We had all better make sure that we do not commit adultery. The punishment under Jesus will be much worse for us than it was under Moses...
"Anyone who rejected Moses's law dies without mercy on the testimony of two or three witnesses. Of how much worse punishment do you suppose one will be thought worthy who has trampled the Son of God underfoot...?" (Hebrews 10:28-29).
Fornication, including adultery, is singled out by the Holy Spirit as different to all other sins. It violates your body which belongs to God (1Corinthians 6:18-20). Worse, it is an exceptional sin against a marriage (Matthew 5:32).
If, on account of that sin, a divorce takes place, the marriage is destroyed before its time. Nothing but death should destroy a marriage, but adultery usurps the power of death. An adulterer destroys his marriage as surely as though he murdered his wife.
Certainly Jesus will forgive the sin of adultery for the penitent as he will forgive any other sin. Do not think, however, that he has left a loophole in God’s law. Do not imagine that you can repent of adultery, and be forgiven, without a genuine determination never to commit adultery again...
"If we go on sinning wilfully after receiving a knowledge of the truth, there remains no more a sacrifice for sins, but a certain fearful expectation of judgment and fiery indignation..." (Hebrews 10:26-27).
You need to know this: "Be not deceived. God is not mocked. For whatever a man sows, that he will also reap. For he who sows to his flesh will of the flesh reap corruption..." (Galatians 6:7-8).
David committed adultery with Bathsheba the wife of one of his loyal soldiers, Uriah the Hittite. Bathsheba became pregnant to David. David tried a deception to make it look as though the baby was Uriah's, but the ruse failed. So then David contrived to get Uriah killed in battle, and that treachery succeeded.
Nathan the prophet condemned David. God took the child of the union —the baby boy died in David's stead, even though David had begged God to let the boy live. David was later genuinely and truly sorry for his adultery and its shocking consequences.
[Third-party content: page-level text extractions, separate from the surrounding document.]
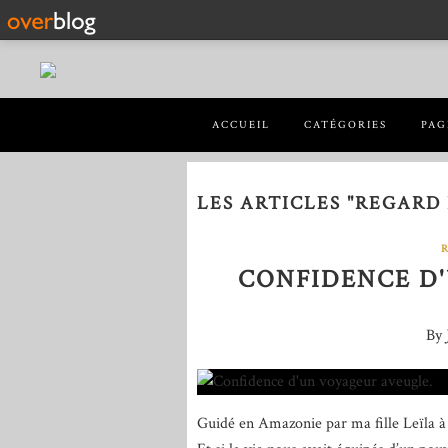
ACCUEIL
CATÉGORIES
PAG
LES ARTICLES "REGARD
CONFIDENCE D
By 
Guidé en Amazonie par ma fille Leïla à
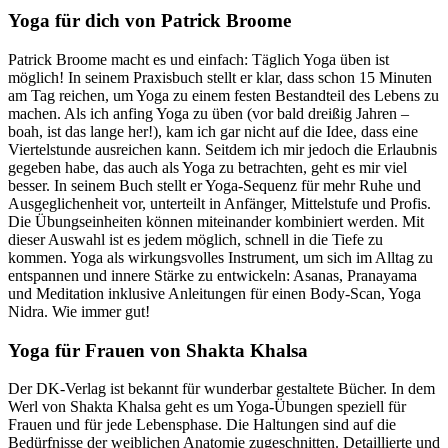
Yoga für dich von Patrick Broome
Patrick Broome macht es und einfach: Täglich Yoga üben ist
möglich! In seinem Praxisbuch stellt er klar, dass schon 15 Minuten
am Tag reichen, um Yoga zu einem festen Bestandteil des Lebens zu
machen. Als ich anfing Yoga zu üben (vor bald dreißig Jahren –
boah, ist das lange her!), kam ich gar nicht auf die Idee, dass eine
Viertelstunde ausreichen kann. Seitdem ich mir jedoch die Erlaubnis
gegeben habe, das auch als Yoga zu betrachten, geht es mir viel
besser. In seinem Buch stellt er Yoga-Sequenz für mehr Ruhe und
Ausgeglichenheit vor, unterteilt in Anfänger, Mittelstufe und Profis.
Die Übungseinheiten können miteinander kombiniert werden. Mit
dieser Auswahl ist es jedem möglich, schnell in die Tiefe zu
kommen. Yoga als wirkungsvolles Instrument, um sich im Alltag zu
entspannen und innere Stärke zu entwickeln: Asanas, Pranayama
und Meditation inklusive Anleitungen für einen Body-Scan, Yoga
Nidra. Wie immer gut!
Yoga für Frauen von Shakta Khalsa
Der DK-Verlag ist bekannt für wunderbar gestaltete Bücher. In dem
Werl von Shakta Khalsa geht es um Yoga-Übungen speziell für
Frauen und für jede Lebensphase. Die Haltungen sind auf die
Bedürfnisse der weiblichen Anatomie zugeschnitten. Detaillierte und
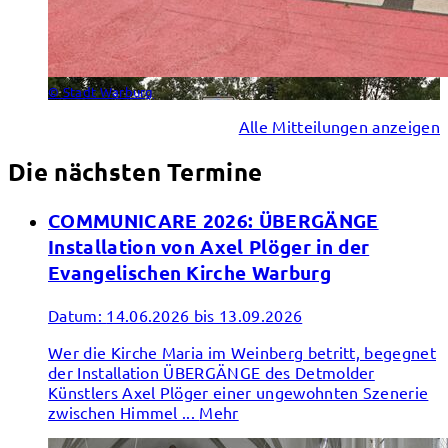
© Stadt Warburg
Alle Mitteilungen anzeigen
Die nächsten Termine
COMMUNICARE 2026: ÜBERGÄNGE
Installation von Axel Plöger in der
Evangelischen Kirche Warburg
Datum:
14.06.2026 bis 13.09.2026
Wer die Kirche Maria im Weinberg betritt, begegnet
der Installation ÜBERGÄNGE des Detmolder
Künstlers Axel Plöger einer ungewohnten Szenerie
zwischen Himmel ...
Mehr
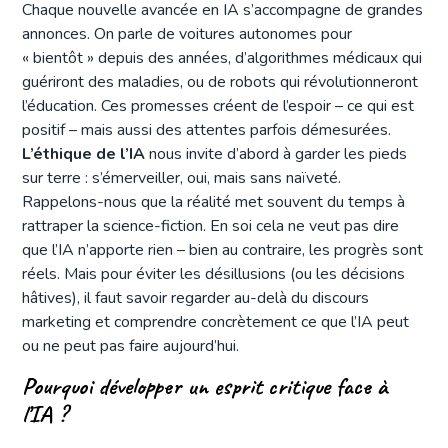
Chaque nouvelle avancée en IA s’accompagne de grandes
annonces. On parle de voitures autonomes pour
« bientôt » depuis des années, d’algorithmes médicaux qui
guériront des maladies, ou de robots qui révolutionneront
l’éducation. Ces promesses créent de l’espoir – ce qui est
positif – mais aussi des attentes parfois démesurées.
L’éthique de l’IA
nous invite d’abord à garder les pieds
sur terre : s’émerveiller, oui, mais sans naïveté.
Rappelons-nous que la réalité met souvent du temps à
rattraper la science-fiction. En soi cela ne veut pas dire
que l’IA n’apporte rien – bien au contraire, les progrès sont
réels. Mais pour éviter les désillusions (ou les décisions
hâtives), il faut savoir regarder au-delà du discours
marketing et comprendre concrètement ce que l’IA peut
ou ne peut pas faire aujourd’hui.
Pourquoi développer un esprit critique face à
l’IA ?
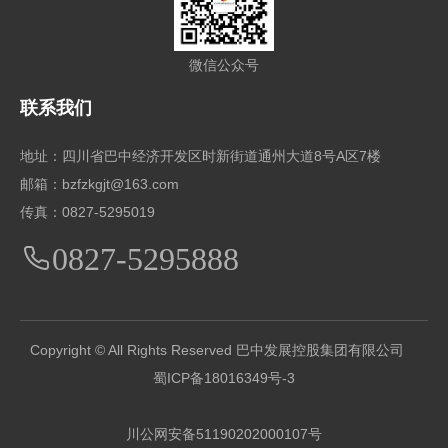
微信公众号
联系我们
地址：四川省巴中经济开发区时新街道通州大道8号A区7楼
邮箱：bzfzkgjt@163.com
传真：0827-5295019
0827-5295888
Copyright © All Rights Reserved 巴中发展控股集团有限公司
蜀ICP备18016349号-3
川公网安备51190202000107号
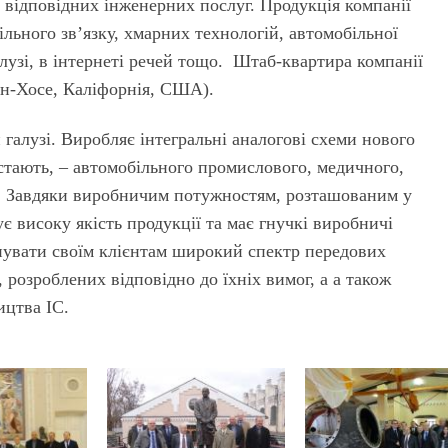
 відповідних інженерних послуг. Продукція компанії
ільного зв’язку, хмарних технологій, автомобільної
алузі, в інтернеті речей тощо. Штаб-квартира компанії
ан-Хосе, Каліфорнія, США).
й галузі. Виробляє інтегральні аналогові схеми нового
остають, – автомобільного промислового, медичного,
. Завдяки виробничим потужностям, розташованим у
ує високу якість продукції та має гнучкі виробничі
нувати своїм клієнтам широкий спектр передових
 розроблених відповідно до їхніх вимог, а а також
ицтва ІС.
God showed mercy to David by forgiving him his sin (2Samuel 11 & 12).. David's prayer for forgiveness is recorded in the Psalms (Psalms 51:1-17). If you are genuine like David, God will forgive you too.
If God will forgive adultery, should any man or woman be unwilling to forgive? We are to "forgive those who trespass against us" (Matthew 6:12,14 Knox).
Of course some who commit adultery have no remorse or repentance. They have no wish to be forgiven by the husband or wife they have sinned against. On the other hand, some victims of adultery have no mercy. They have no wish to forgive and be reconciled (Ephesians 4:31-32).
Instead these victims divorce the adulterer and assert it was their “right” to do so. Adultery is not easy to forgive. Nevertheless, forgiveness, reconciliation, and restoration of the marriage, if at all possible, should be one’s first aim. Divorce should be the very, very last resort.